The law has won the support of some Democrats, including former Gov. Jim McGreevey, and criminal justice advocates, including the American Civil Liberties Union of New Jersey (ACLU-NJ), which said the law, at its heart is “not a pandemic policy, it’s a policy about humanity.”
“This law has shown the urgency of decarceration, and it provides a model for how we can begin to do it on a larger scale while preserving public health and public safety,” the ACLU-NJ stated.
But critics have pointed to the fact that the Murphy administration is using a law signed in response to the pandemic, despite the fact that the governor lifted his COVID-19 emergency order last week (pdf).
William Lanoza, president of the N.J. Law Enforcement Supervisors Association, said in a statement last week that COVID-19 is “practically non-existent” within the state’s prisons and jails, “as an average of less than one out of the Department’s over seven thousand permanent and contract employees test positive daily for the virus.”
“As a result of these statistics I have no choice but to question if the release of these prisoners is COVID-19 related or simply part of a plan to reduce New Jersey’s prison population to close more state prisons,” he said. “The governor’s actions are not making New Jersey’s streets, towns, and cities any safer. In fact, the murder rate in New Jersey climbed twenty-three percent in 2021 reaching the highest it has been since 2016.”
Two newly elected legislators, Assemblywomen Marilyn Piperno and Kim Eulner, urged the governor to suspend the program.
“The health emergency is over, so it doesn’t make sense to continue releasing prisoners early,” Piperno said. “This entire program was supposed to limit the spread of COVID, but it failed and crime has skyrocketed the past two years.”
Eulner echoed Piperno’s comments, noting that “not everyone is fit to rejoin society.”

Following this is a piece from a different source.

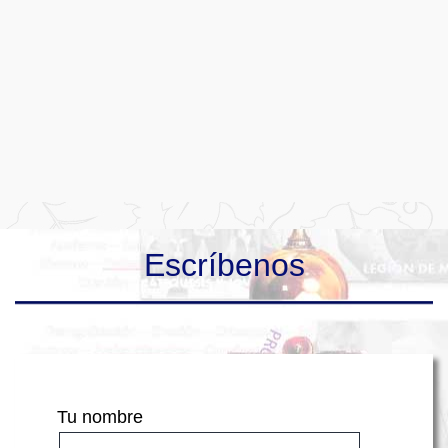
Escríbenos
Tu nombre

According to a Rutgers study, many of the prisoners released under the program suffer from drug abuse and mental health issues, which put them at high risk of overdosing or other adverse reactions.
“Ensuring a safe transition from prison to the community for these individuals is critical but is potentially complicated during large-scale releases such as New Jersey’s, which may overburden reentry service providers,” the study reads.
A spokesperson for Murphy didn’t respond by press time to a request for comment.